Prove XOR is commutative and associative?

Question

Through the use of Boolean algebra, show that the XOR operator ⊕ is both commutative and associative.

I know I can show using a truth table. But using boolean algebra? How do I show? I totally have no clue. Any help please?

Answer 1

I use $\cdot$ to denote AND and $+$ to denote OR. $a \oplus b$ is given by $a\cdot\bar{b}+b\cdot\bar{a}$. Do you see why? Do you see why this is commutative?

For associativity, you want to show that $(a \oplus b) \oplus c=a \oplus (b \oplus c)$. The left side expands as

$$(a \oplus b)\cdot\bar{c}+\overline{(a \oplus b)}\cdot c$$ $$(a\cdot\bar{b}+b\cdot\bar{a})\cdot\bar{c}+\overline{(a\cdot\bar{b}+b\cdot\bar{a})}\cdot c$$

Use the rules of boolean algebra (Demorgan's Laws, Distributive laws etc.) to expand this out. Then do the same for the other side, and show the expansions are equal.

Answer 2

An intuitive way of understanding why XOR is associative is as follows:

First recognize that XOR is commutative, that is, $a \oplus b = b \oplus a$. This can be done using a truth table or as in Robert Mastragostino's answer.

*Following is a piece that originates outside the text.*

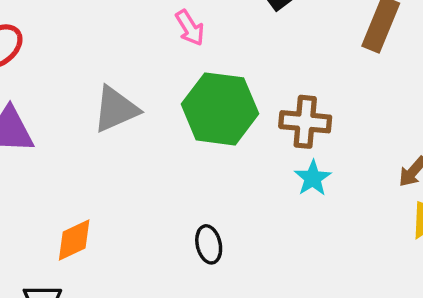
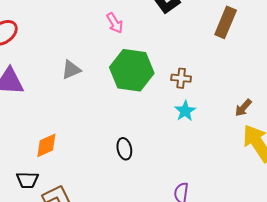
gray triangle: (116, 109) -> (71, 70), size x0.7
brown cross: (305, 122) -> (181, 78), size x0.7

Then, think of the XOR operator as a 'conditional flip' operator, that is think of $a \oplus b$ as saying if $a$ is 1, take flipped $b$ as the output, while if $a$ is 0, take $b$ as the output. Because of the commutative property, $a \oplus b$ is completely equivalent to $b \oplus a$ which says that $b$ conditionally flips $a$.

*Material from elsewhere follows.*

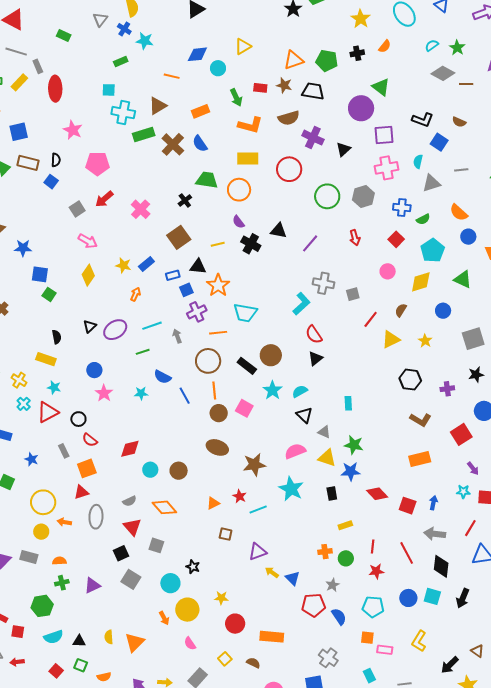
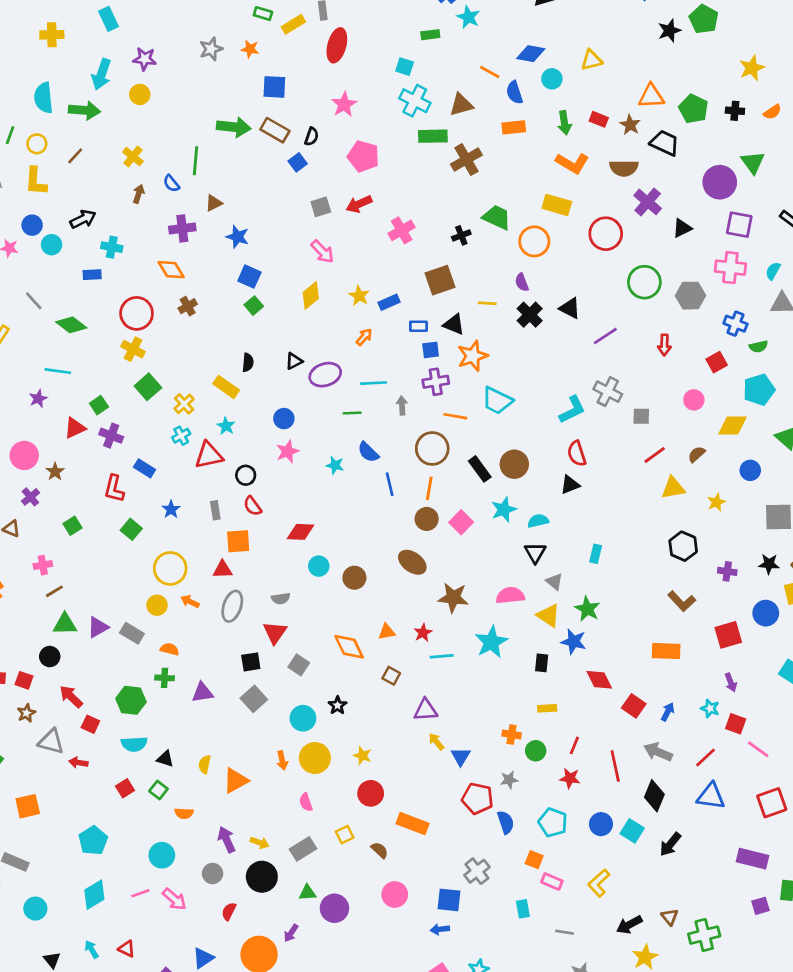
blue semicircle: (200, 144) -> (515, 92), moved
orange diamond: (164, 507) -> (349, 647), moved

Now consider $a \oplus (b \oplus c)$. This is saying that $b$ conditionally flips $c$, the result of which is itself conditionally flipped by $a$. Because of the nature of the flipping operation, ultimately $c$ is conditionally flipped by both $b$ and $a$, and it doesn't matter in which order these two flip operations are performed. Because of this, it is seen that $a \oplus (b \oplus c)$ is equivalent to $b \oplus (a \oplus c)$.

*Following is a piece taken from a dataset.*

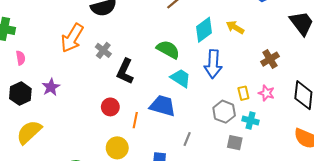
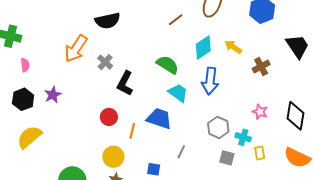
brown cross: (270, 59) -> (261, 66), moved
yellow rectangle: (243, 93) -> (260, 153), moved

Finally, by using commutativity, one can write $a \oplus (b \oplus c) = (b \oplus c) \oplus a$, which was just showed to be equivalent to $b \oplus (a \oplus c)$, itself equivalent to $b \oplus (c \oplus a)$ by commutativity.

Therefore, $(b \oplus c) \oplus a = b \oplus (c \oplus a)$ which proves associativity.

Answer 3

An intuitive way to convince yourself that $\oplus$ is associative is the following. (Note: we're not really proving it through rigid algebra here - but I think it's a very intuitive argument and shows another nice way to look at $\oplus$.)

Let's first have a look at the truth table again: \begin{array}{cc|c} x & y & x\oplus y\\ \hline 0 & 0 & 0\\ 0 & 1 & 1\\ 1 & 0 & 1\\ 1 & 1 & 0\\ \end{array} Commutativity: From the truth table, we can easily convince us that we may commute the arguments. Since in any case, commuting it will give us the same result.

Associativity: Further, we see from the truth table we can see that we may rewrite $x\oplus y$ as a predicate and an addition: $$ x\oplus y \quad\Longleftrightarrow \quad \text{odd}(x+y) $$ Now using this way of rewriting the $\oplus$, we can easily see that $\oplus$ is associative. $$ \begin{align*} x\oplus (y\oplus z) &\Longleftrightarrow \text{odd}(x+\text{odd}(y+z))\\ &\Longleftrightarrow \text{odd}(x+y+z)\\ &\Longleftrightarrow \text{odd}(\text{odd}(x+y)+z)\\ &\Longleftrightarrow (x\oplus y)\oplus z \end{align*} $$

Answer 4

I assume you are given a definition of $\oplus$ in terms of $\vee$ and $\wedge$ such as $a \oplus b = (a \wedge \neg b) \vee (\neg a \wedge b)$ or $a\oplus b = (a\vee b) \wedge \neg(a \wedge b)$. You have to show $a \oplus b = b \oplus a$ and $a \oplus (b \oplus c) = (a \oplus b) \oplus c$ using the rules for $\vee$ and $\wedge$. For example you could use the commutativity and associativity of $\vee$ and $\wedge$, the distributive laws or De Morgan's laws (see here for a complete list of such laws). The commutativity is straightforward, the associativity is an easy but rather lengthy computation. A standard procedure would be to put both sides of $a \oplus (b \oplus c) = (a \oplus b) \oplus c$ into conjunctive or disjunctive normal form and then compare.

Answer 5

Write the xor operator in terms of the standard Boolean algebra operators (and, or, not), and then use the properties of Boolean algebras to show that xor is commutative and associative.